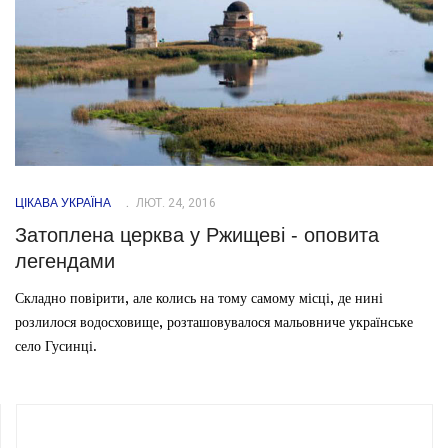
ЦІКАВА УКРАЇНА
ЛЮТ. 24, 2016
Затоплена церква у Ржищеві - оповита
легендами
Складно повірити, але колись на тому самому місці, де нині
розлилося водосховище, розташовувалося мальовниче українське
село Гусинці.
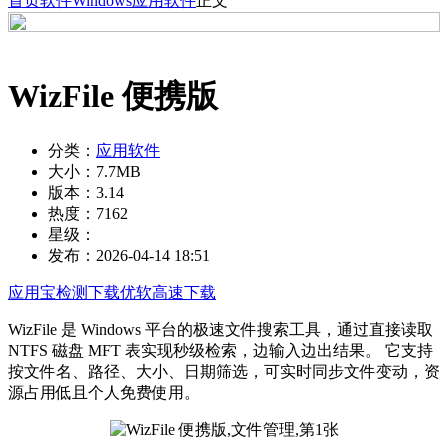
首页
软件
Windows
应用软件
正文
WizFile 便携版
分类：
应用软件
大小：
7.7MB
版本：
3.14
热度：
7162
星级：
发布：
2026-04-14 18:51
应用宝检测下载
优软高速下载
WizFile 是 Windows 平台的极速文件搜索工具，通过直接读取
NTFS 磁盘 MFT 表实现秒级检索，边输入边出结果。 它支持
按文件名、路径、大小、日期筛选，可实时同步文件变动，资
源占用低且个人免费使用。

--

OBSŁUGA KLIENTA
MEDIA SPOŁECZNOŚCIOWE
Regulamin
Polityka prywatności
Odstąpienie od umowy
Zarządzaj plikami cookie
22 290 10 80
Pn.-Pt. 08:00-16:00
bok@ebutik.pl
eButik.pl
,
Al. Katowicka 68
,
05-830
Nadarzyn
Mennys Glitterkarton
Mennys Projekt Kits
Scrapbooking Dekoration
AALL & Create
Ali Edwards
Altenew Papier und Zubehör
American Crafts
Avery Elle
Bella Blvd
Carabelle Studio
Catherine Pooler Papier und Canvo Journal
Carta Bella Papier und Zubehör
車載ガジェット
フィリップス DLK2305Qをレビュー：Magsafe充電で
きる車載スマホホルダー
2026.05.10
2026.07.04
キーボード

▶ _What is needed_
In the listing above, find the line containing "ЦІКАВА УКРАЇНА" and the line containing "源占用低且个人免费使用。", then output those two lines and everything between them exactly as written, without the images.

▶ _Task solution_
ЦІКАВА УКРАЇНА
ЛЮТ. 24, 2016
Затоплена церква у Ржищеві - оповита
легендами
Складно повірити, але колись на тому самому місці, де нині
розлилося водосховище, розташовувалося мальовниче українське
село Гусинці.
首页
软件
Windows
应用软件
正文
WizFile 便携版
分类：
应用软件
大小：
7.7MB
版本：
3.14
热度：
7162
星级：
发布：
2026-04-14 18:51
应用宝检测下载
优软高速下载
WizFile 是 Windows 平台的极速文件搜索工具，通过直接读取
NTFS 磁盘 MFT 表实现秒级检索，边输入边出结果。 它支持
按文件名、路径、大小、日期筛选，可实时同步文件变动，资
源占用低且个人免费使用。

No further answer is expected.